## Description of the task
Return each entry below exactly. Skip the images.
··········
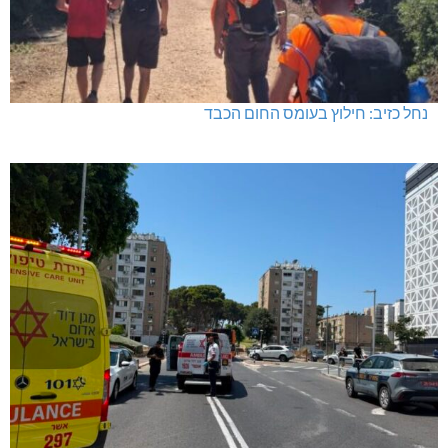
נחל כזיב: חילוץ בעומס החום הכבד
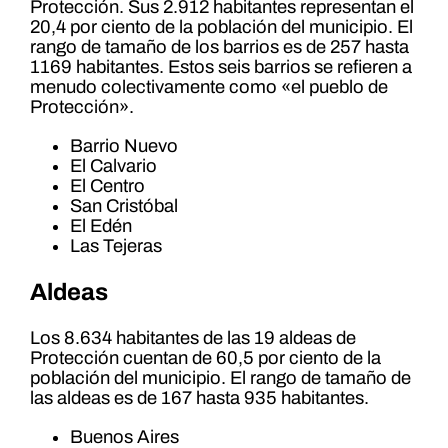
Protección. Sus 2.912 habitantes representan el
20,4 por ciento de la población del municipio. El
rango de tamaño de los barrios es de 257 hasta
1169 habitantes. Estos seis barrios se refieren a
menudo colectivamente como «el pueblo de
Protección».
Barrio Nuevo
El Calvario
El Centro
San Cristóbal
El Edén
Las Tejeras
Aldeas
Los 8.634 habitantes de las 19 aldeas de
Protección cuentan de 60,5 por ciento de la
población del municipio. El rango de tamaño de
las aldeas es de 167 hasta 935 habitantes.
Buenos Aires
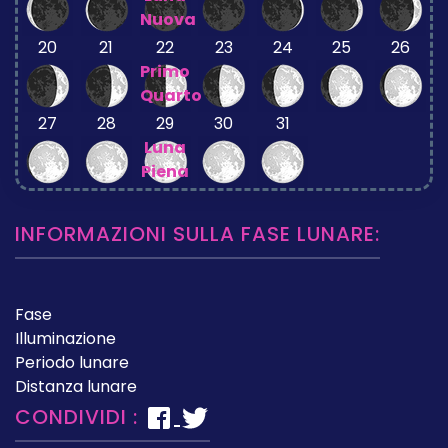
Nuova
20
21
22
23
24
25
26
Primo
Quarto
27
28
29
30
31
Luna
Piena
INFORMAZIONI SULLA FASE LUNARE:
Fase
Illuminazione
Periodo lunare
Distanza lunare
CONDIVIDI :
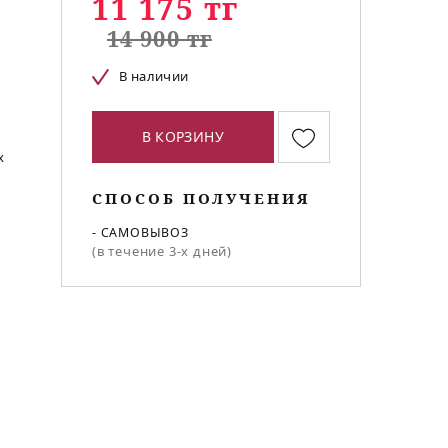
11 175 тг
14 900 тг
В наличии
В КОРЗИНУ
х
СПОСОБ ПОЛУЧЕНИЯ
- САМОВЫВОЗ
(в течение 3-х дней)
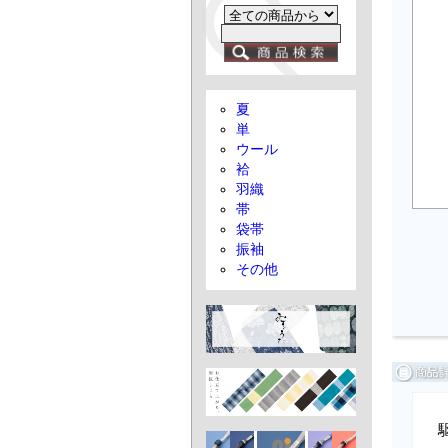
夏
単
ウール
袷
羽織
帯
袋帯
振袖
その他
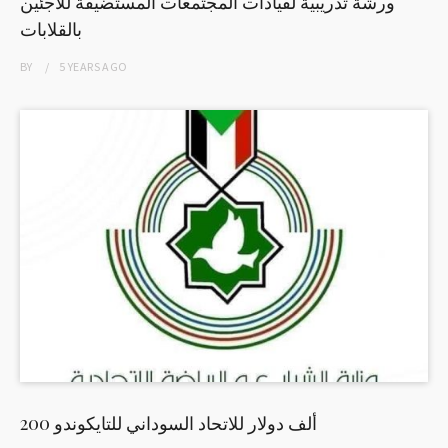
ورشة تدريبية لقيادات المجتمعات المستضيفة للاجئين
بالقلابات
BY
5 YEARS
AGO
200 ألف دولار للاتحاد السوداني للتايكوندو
··········
## Solution to the problem
נחל כזיב: חילוץ בעומס החום הכבד
Protección. Sus 2.912 habitantes representan el
20,4 por ciento de la población del municipio. El
rango de tamaño de los barrios es de 257 hasta
1169 habitantes. Estos seis barrios se refieren a
menudo colectivamente como «el pueblo de
Protección».
Barrio Nuevo
El Calvario
El Centro
San Cristóbal
El Edén
Las Tejeras
Aldeas
Los 8.634 habitantes de las 19 aldeas de
Protección cuentan de 60,5 por ciento de la
población del municipio. El rango de tamaño de
las aldeas es de 167 hasta 935 habitantes.
Buenos Aires
Nuova
20
21
22
23
24
25
26
Primo
Quarto
27
28
29
30
31
Luna
Piena
INFORMAZIONI SULLA FASE LUNARE:
Fase
Illuminazione
Periodo lunare
Distanza lunare
CONDIVIDI :
11 175 тг
14 900 тг
В наличии
В КОРЗИНУ
х
СПОСОБ ПОЛУЧЕНИЯ
- САМОВЫВОЗ
(в течение 3-х дней)
夏
単
ウール
袷
羽織
帯
袋帯
振袖
その他
ورشة تدريبية لقيادات المجتمعات المستضيفة للاجئين
بالقلابات
BY
5 YEARS
AGO
200 ألف دولار للاتحاد السوداني للتايكوندو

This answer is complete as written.